A growing population and rapid development will put a strain on land used to grow food over the next century. But if reforestation is used to avoid climate change it will create further strain, says a new MIT study.
Trees are cut down to make room for fields.
Caption:
Trees are cut down to make room for fields.

It’s no surprise that the United States and China are the world’s top greenhouse-gas emitters. What may be surprising is the country that ranks third in the lineup: Indonesia. Indonesia is a major culprit not because of its traffic or power plants, but because of its massive deforestation.

Deforestation accounts for almost 20 percent of global emissions — more than the world’s entire transportation sector. But saving the trees — as beneficial as it would be to the changing climate — comes at a significant cost as a growing, wealthier population competes for food, says a new MIT study.

“With a larger and wealthier population, both energy and food demand will grow,” says John Reilly, the lead author of the study and the co-director of the MIT Joint Program on the Science and Policy of Global Change. “Absent controls on greenhouse gases, we will see more emissions from fossil-fuel use and from land-use change. The resulting environmental change can reduce crop yields, and require even more land for crops.
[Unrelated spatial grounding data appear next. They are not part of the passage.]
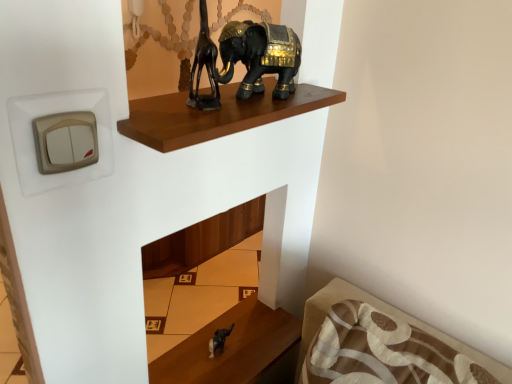 Identify the location of vacant area located to the right-hand side of black glossy elephant at upper center. (311, 97). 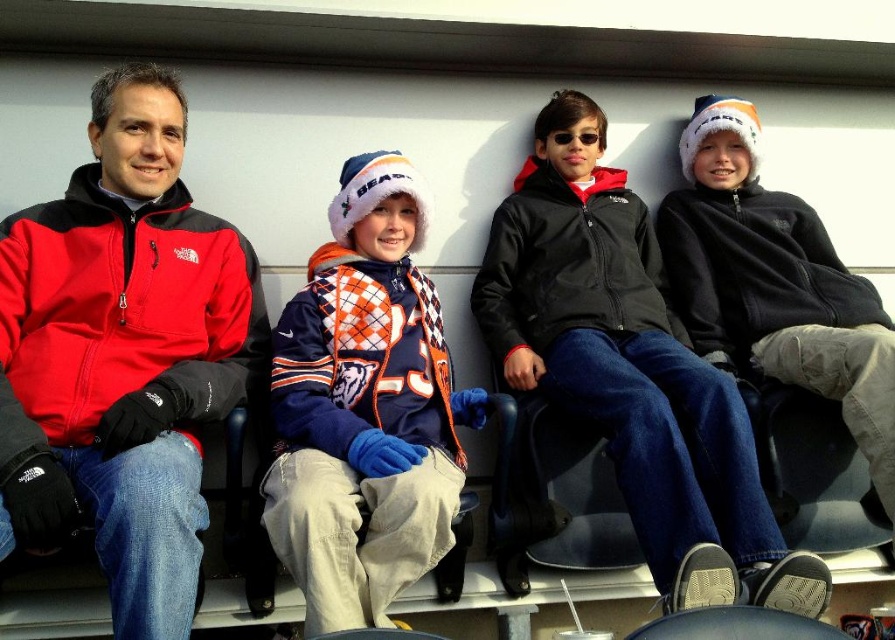 You are sitting in a stadium and see two jackets in the crowd. The matte black jacket at left and the black fleece jacket at center. Which jacket is higher up in the seating?

The matte black jacket at left is located above the black fleece jacket at center, so the matte black jacket at left is higher up in the seating.

You are sitting in the stadium and want to borrow a warm jacket from either the orange and white argyle sweater at center or the black fleece jacket at right. Which one would you choose based on size?

The black fleece jacket at right is larger than the orange and white argyle sweater at center, so you should choose the black fleece jacket at right for warmth. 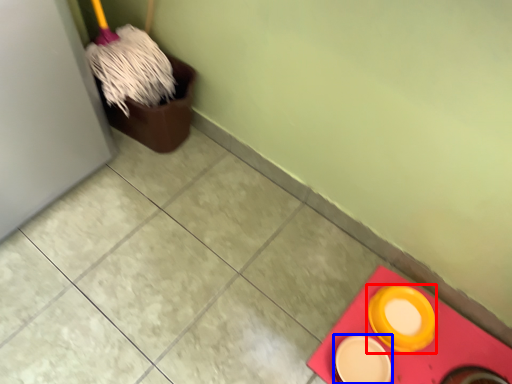 Question: Which of the following is the farthest to the observer, tableware (highlighted by a red box) or tableware (highlighted by a blue box)?

Choices:
 (A) tableware
 (B) tableware

Answer: (A) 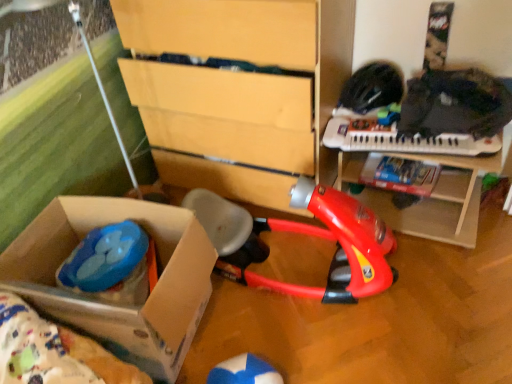 Question: From a real-world perspective, is wooden toy table at center on top of red plastic vacuum cleaner at center, placed as the second toy when sorted from left to right?

Choices:
 (A) no
 (B) yes

Answer: (A)

Question: From a real-world perspective, is wooden toy table at center below red plastic vacuum cleaner at center, placed as the second toy when sorted from left to right?

Choices:
 (A) yes
 (B) no

Answer: (A)

Question: Does wooden toy table at center contain red plastic vacuum cleaner at center, the 1th toy positioned from the right?

Choices:
 (A) no
 (B) yes

Answer: (A)

Question: From the image's perspective, is wooden toy table at center below red plastic vacuum cleaner at center, placed as the second toy when sorted from left to right?

Choices:
 (A) yes
 (B) no

Answer: (B)

Question: Is wooden toy table at center placed right next to red plastic vacuum cleaner at center, the 1th toy positioned from the right?

Choices:
 (A) yes
 (B) no

Answer: (B)

Question: Would you say wooden toy table at center is outside red plastic vacuum cleaner at center, placed as the second toy when sorted from left to right?

Choices:
 (A) no
 (B) yes

Answer: (B)

Question: Is white plastic keyboard at upper right to the right of cardboard box at lower left from the viewer's perspective?

Choices:
 (A) yes
 (B) no

Answer: (A)

Question: From the image's perspective, would you say white plastic keyboard at upper right is shown under cardboard box at lower left?

Choices:
 (A) no
 (B) yes

Answer: (A)

Question: Is white plastic keyboard at upper right thinner than cardboard box at lower left?

Choices:
 (A) no
 (B) yes

Answer: (B)

Question: Is white plastic keyboard at upper right closer to the viewer compared to cardboard box at lower left?

Choices:
 (A) yes
 (B) no

Answer: (B)

Question: Could you tell me if white plastic keyboard at upper right is turned towards cardboard box at lower left?

Choices:
 (A) yes
 (B) no

Answer: (B)

Question: Can you confirm if white plastic keyboard at upper right is positioned to the left of cardboard box at lower left?

Choices:
 (A) no
 (B) yes

Answer: (A)

Question: Does wooden toy table at center have a greater width compared to cardboard box at lower left?

Choices:
 (A) yes
 (B) no

Answer: (B)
So this could become a vicious circle.”

Reilly’s study, recently published in Environmental Science & Technology, compares the effects of slashing emissions from energy sources alone to a strategy that also incorporates emissions associated with land use.

The report finds that, with a growing global population, fast-developing nations, and increasing agricultural productivity and energy use, the world is on the path to seeing average temperatures rise by as much as 6 degrees Celsius by the end of the century. Even with an aggressive global tax on energy emissions, the planet will not be able to limit this warming to 2 C — the target world leaders have agreed is needed to avoid dangerous climate change. But when the tax is applied to land-use emissions, the world community could come much closer, with temperatures by the year 2100 rising 2.4 C above pre-industrial levels.
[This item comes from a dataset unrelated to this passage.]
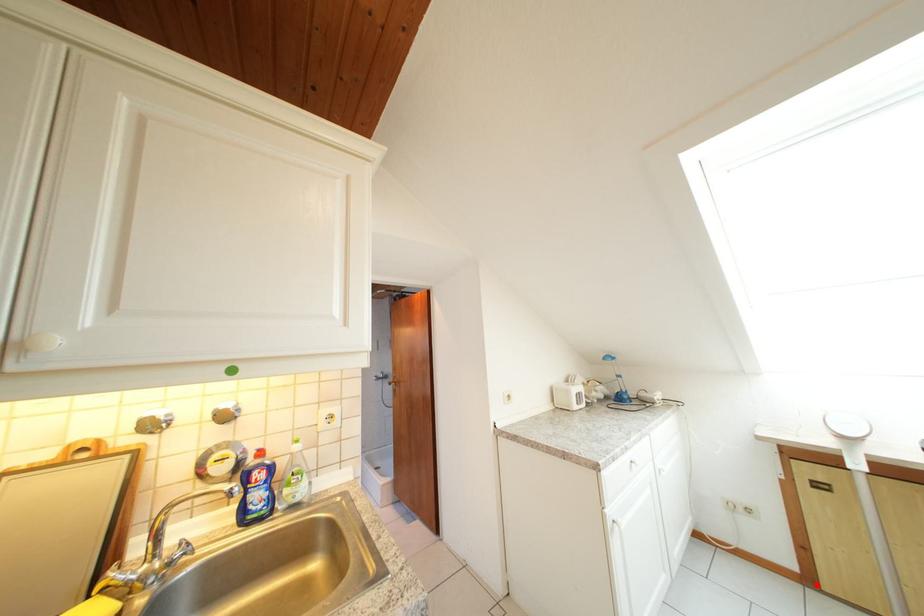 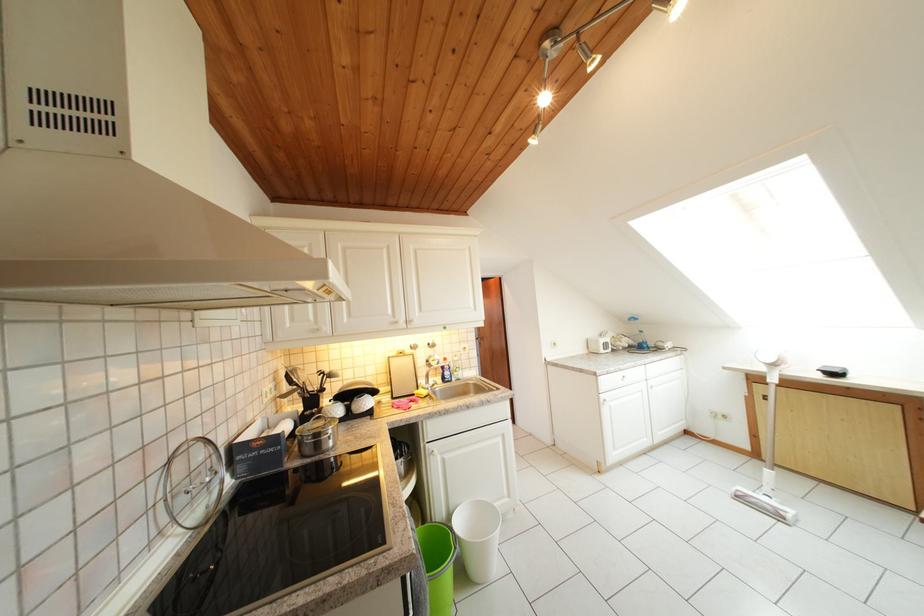 In the second image, find the point that corresponds to the highlighted location in the first image.

(764, 460)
To go one step further in reducing emissions the study incorporates biofuels production, which could increase carbon storage on land and be a cleaner source of energy, lessening the use of fossil fuels. The researchers find that increased biofuels production could cut fossil-fuel use in half by the end of the century — from 80 percent of energy without a tax to 40 percent with a tax — and further limit warming to bring the world just shy of the target.

The world could get even closer to the target, the study shows, by creating economic incentives for storing carbon on land — such as through reforestation. In combination with the global carbon tax, this could “bring the world closer to keeping warming below the 2 degree Celsius temperature,” Reilly says.

But there are always drawbacks.

“The environmental change avoided by reducing greenhouse-gas emissions is substantial and actually means less land used for crops,” Reilly says. “The big tradeoff is that diverting this amount of land to carbon storage, and using land to produce biofuels, leads to substantial rises in food and forestry prices.”

Food prices could rise more than 80 percent, the study shows. Along with this, nations could become wealthier, with global GDP increasing fivefold. On average, the share of a household’s budget for food, even with higher prices, might fall from 15 percent to 7 percent. But for poorer regions of the world, the food budget share could increase, meaning these food price impacts could have disproportionate effects on poorer regions.

Food shortages and higher food prices are becoming a major challenge, according to Jonathan Foley, director of the University of Minnesota’s Institute on the Environment, who spoke at a recent MIT event.

“In the last 20 years we’ve produced 28 percent more crops. But in the next 38 years, we need to double that growth,” Foley said. “We’re not going to grow our way out of the problem … we must look at other possibilities.”

An advocate of ending deforestation, Foley said we need to grow food more efficiently.

Reilly agrees, and says his study puts an emphasis on more effective use of land to produce food. Part of this means more efficient (intensive) use of pasture and grazing land. But, he says, the carbon tax scenarios he tests make the problem that much more difficult — with biofuels and carbon sequestration using up more land.

“And with all three of these demands for land — food, biofuels and carbon storage — the competition is intense, and as a result, food prices rise. So this is an important tradeoff the world needs to consider.”